This is a guest post by Bob Reselman.
Any test you run will only be as valuable as the breadth and accuracy of the test data you collect. However, collecting test data can be hard, if not nearly impossible, when the digital infrastructure is spread across the planet. The trick is to implement distributed tracing.
Distributed tracing technology makes it possible to monitor the activity of a request as it makes its way through the various systems and services required to fulfill its purpose. Having a clear understanding of distributed tracing is essential for any test practitioner working with modern web applications that span the globe.
What Is Distributed Tracing?
Distributed tracing is a technique used to profile and monitor application activity as a request makes its way throughout a distributed architecture.
In days past, when web applications were executed on arrays of machines that were static or slow-changing, observing application activity was a pretty straightforward undertaking. You could install a performance monitor on a server to observe the behavior of the server overall. To monitor the activity of a particular request, you could use access application logs to get a sense of basic request-response behavior. Monitoring activity in the database usually required nothing more than using the built-in query-tracing capabilities. (See figure 1.)
Figure 1: Observing performance behavior is straightforward when machine allocation is static or slow-changing and all data resides in a common data store.
However, as cloud-based, ephemeral computing that uses resources on demand becomes more common in the digital landscape, understanding exactly what’s going on within an application becomes harder. Activity gets spread over a variety of computing resources, with each resource dedicated to a particular area of concern. (See figure 2.)
Figure 2: Applications running in the cloud can be composed of a variety of containerized components, with a given container being created or destroyed to support momentary demand.
And, instead of having the components of an application share a common database, each component might carry its own data in a way that is completely separate from any another component. Combining this degree of isolation with the fact that components can be created or destroyed at a moment’s notice to meet the ebb and flow of demand makes observing the behavior of a particular request hard.
A request can go anywhere at any time. Sometimes the request’s path will be apparent. Other times, such as when the request enters a message queue, it becomes hidden. In such cases, unless adequate precautions are taken, observing behavior is akin to herding cats. Once you figure out where one request is, another one disappears from sight.

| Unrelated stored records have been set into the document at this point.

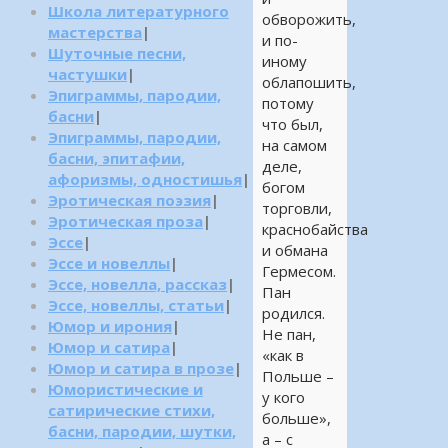
Школа литературного
обворожить,
мастерства
|
и по-
Шуточные песни,
иному
частушки
|
облапошить,
Эпиграммы, пародии,
потому
басни
|
что был,
Эпиграммы, пародии,
на самом
басни, эпитафии,
деле,
афоризмы, одностишья
|
богом
Эротическая поэзия
|
торговли,
Эротическая проза
|
краснобайства
Эссе
|
и обмана
Эссе и новеллы
|
Гермесом.
Эссе, новелла, рассказ
|
Пан
Эссе, новеллы, статьи
|
родился.
Юмор и ирония
|
Не пан,
Юмор и сатира
|
«как в
Юмор и сатира в прозе
|
Польше –
Юмористические и
у кого
сатирические стихи,
больше»,
басни, пародии, шутки,
а – с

Having a way to keep an eye on everything you can, for as long as you can, becomes indispensable, not only for performance testing but for overall system troubleshooting as well. Thus, the benefit of distributed tracing.
How Does Distributed Tracing Work?
First, there is no magic. In order for tracing to work, an application or service needs to have intelligence-enabled within its code that can emit information to a central collector. The intelligence installed in the application is typically called a tracing client or an instrumentation client. The important thing to understand is the intelligence in the application — the client — provides the means by which the application sends relevant information to the central tracing collector. This central collector is a server that is locatable on the network. (See figure 3.)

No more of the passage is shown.